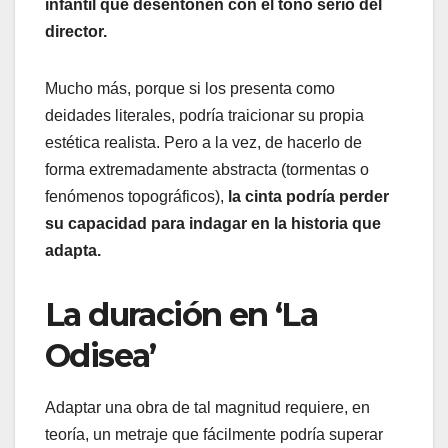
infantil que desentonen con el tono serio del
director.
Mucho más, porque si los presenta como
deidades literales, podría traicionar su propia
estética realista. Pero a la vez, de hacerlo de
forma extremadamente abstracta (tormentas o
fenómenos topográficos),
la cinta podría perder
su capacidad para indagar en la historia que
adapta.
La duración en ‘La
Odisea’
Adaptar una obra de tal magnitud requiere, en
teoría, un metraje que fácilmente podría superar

• • •

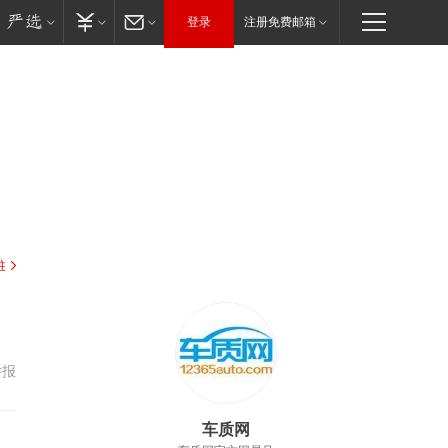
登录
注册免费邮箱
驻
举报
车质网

• • •

▶ _Task statement_
Starting with the line above that holds "su capacidad para indagar en la historia que" and stopping with the line that holds "teoría, un metraje", reproduce each line exactly, omitting all other lines.

▶ _Task solution_
su capacidad para indagar en la historia que
adapta.
La duración en ‘La
Odisea’
Adaptar una obra de tal magnitud requiere, en
teoría, un metraje que fácilmente podría superar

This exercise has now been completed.